* _WORK TASK_:
From the line containing "Localize all elements." to the final line of the entries, copy each line exactly. Pictures stay out.
=====
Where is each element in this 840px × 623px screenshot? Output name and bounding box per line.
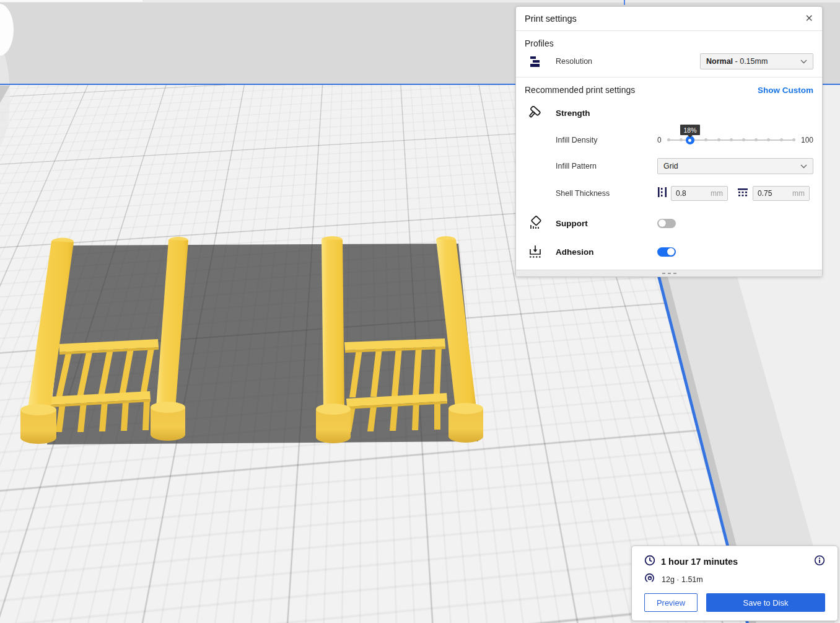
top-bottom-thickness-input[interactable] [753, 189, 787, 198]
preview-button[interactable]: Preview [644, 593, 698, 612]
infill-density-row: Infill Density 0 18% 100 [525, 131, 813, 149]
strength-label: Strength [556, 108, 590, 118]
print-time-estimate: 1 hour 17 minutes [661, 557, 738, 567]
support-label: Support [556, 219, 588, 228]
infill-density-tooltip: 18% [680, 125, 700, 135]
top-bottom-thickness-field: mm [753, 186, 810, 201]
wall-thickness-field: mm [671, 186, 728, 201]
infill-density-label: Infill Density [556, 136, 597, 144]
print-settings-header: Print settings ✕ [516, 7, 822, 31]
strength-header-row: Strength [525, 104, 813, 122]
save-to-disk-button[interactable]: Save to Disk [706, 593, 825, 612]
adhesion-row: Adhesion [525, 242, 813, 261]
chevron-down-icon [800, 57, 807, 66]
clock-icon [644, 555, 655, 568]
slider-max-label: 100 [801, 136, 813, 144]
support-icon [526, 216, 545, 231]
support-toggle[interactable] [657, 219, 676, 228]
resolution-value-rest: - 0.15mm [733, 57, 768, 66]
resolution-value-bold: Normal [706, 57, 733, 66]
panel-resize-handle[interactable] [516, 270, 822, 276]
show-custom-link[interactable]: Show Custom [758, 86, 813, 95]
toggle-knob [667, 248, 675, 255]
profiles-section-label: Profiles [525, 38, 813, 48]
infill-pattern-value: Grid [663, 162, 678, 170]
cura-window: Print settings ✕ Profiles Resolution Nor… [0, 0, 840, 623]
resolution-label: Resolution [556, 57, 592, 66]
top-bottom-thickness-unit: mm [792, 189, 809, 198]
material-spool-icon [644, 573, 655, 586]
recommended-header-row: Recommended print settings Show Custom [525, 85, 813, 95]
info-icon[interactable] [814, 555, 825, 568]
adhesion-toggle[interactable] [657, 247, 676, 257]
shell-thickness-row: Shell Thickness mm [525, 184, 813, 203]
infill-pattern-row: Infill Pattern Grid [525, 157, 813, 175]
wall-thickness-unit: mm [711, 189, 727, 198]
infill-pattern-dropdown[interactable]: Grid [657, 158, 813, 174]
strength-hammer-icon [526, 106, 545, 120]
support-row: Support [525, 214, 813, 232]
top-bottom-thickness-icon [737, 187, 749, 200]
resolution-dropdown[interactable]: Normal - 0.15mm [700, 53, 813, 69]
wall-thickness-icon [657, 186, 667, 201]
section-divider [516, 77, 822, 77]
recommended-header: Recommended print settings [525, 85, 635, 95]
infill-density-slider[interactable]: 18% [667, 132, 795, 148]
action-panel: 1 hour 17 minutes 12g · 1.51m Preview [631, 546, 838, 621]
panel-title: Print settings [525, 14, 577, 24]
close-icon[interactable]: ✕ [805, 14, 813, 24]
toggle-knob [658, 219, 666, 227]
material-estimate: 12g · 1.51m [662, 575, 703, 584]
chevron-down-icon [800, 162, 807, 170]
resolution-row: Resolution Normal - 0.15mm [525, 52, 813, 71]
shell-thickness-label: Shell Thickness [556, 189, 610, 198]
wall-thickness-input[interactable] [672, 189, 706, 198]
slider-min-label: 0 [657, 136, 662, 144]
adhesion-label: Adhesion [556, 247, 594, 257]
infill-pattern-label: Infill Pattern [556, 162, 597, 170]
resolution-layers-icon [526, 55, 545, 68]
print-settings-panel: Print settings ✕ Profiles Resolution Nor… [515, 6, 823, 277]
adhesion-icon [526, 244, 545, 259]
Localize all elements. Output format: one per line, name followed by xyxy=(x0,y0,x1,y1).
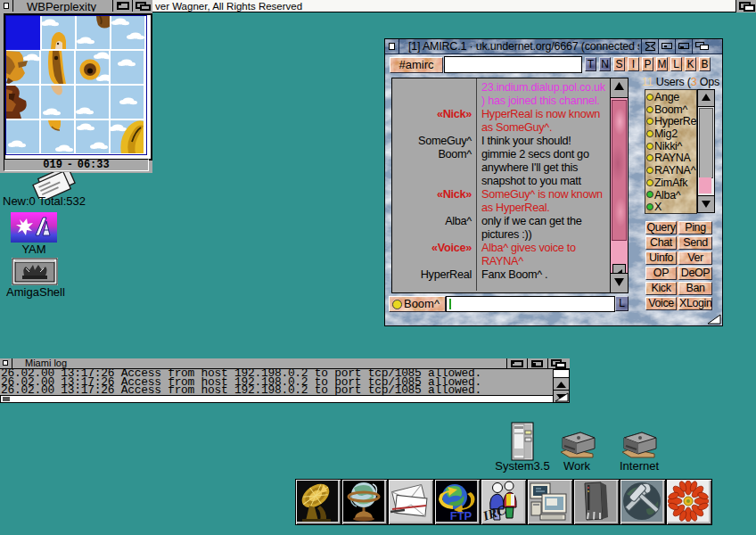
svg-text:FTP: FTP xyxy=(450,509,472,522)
=====
* _WRITTEN SOLUTION_:
Localize all elements. Output format: one per line, name followed by xyxy=(x0,y0,x1,y1).
svg-text:FTP: FTP xyxy=(450,509,472,522)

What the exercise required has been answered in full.